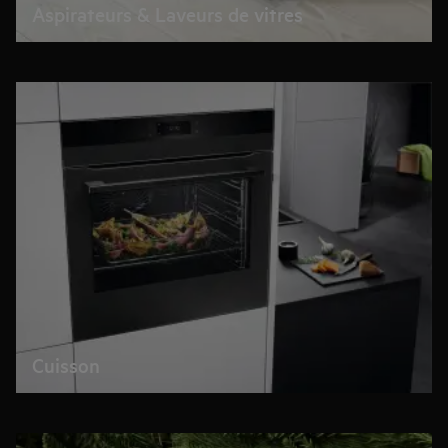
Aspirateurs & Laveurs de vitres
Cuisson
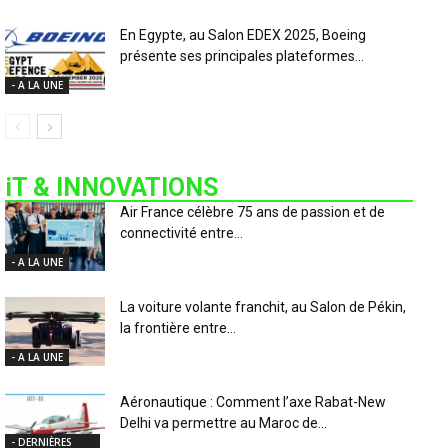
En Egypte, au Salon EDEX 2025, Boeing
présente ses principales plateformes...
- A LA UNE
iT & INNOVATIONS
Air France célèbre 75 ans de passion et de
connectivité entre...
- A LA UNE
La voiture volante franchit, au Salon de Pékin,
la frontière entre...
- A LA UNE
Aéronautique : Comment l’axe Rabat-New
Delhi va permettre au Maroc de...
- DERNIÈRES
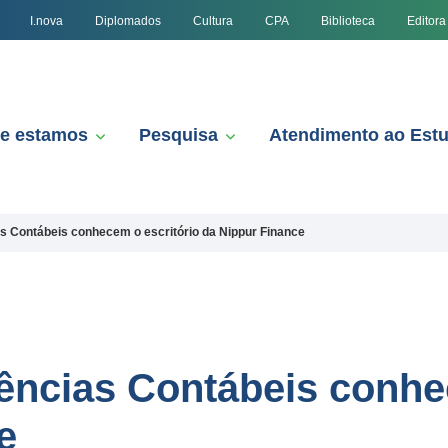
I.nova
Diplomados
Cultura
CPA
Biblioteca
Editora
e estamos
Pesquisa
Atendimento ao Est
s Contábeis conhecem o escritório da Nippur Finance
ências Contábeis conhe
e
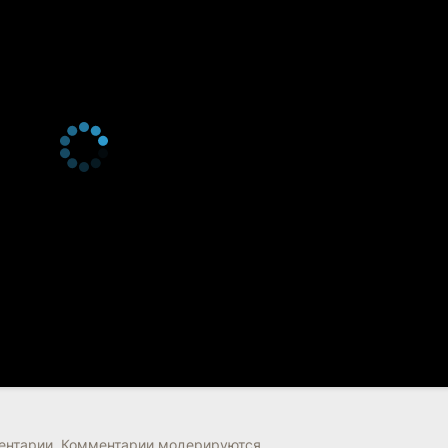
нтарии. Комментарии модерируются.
○ ○ ○ ○
▶ [EXERCISE AIM]
Restate the listing above word for word and skip each picture.

▶ [TASK RESULT]
Aspirateurs & Laveurs de vitres
Cuisson
En Egypte, au Salon EDEX 2025, Boeing
présente ses principales plateformes...
- A LA UNE
iT & INNOVATIONS
Air France célèbre 75 ans de passion et de
connectivité entre...
- A LA UNE
La voiture volante franchit, au Salon de Pékin,
la frontière entre...
- A LA UNE
Aéronautique : Comment l’axe Rabat-New
Delhi va permettre au Maroc de...
- DERNIÈRES
I.nova
Diplomados
Cultura
CPA
Biblioteca
Editora
e estamos
Pesquisa
Atendimento ao Est
s Contábeis conhecem o escritório da Nippur Finance
ências Contábeis conhe
e
нтарии. Комментарии модерируются.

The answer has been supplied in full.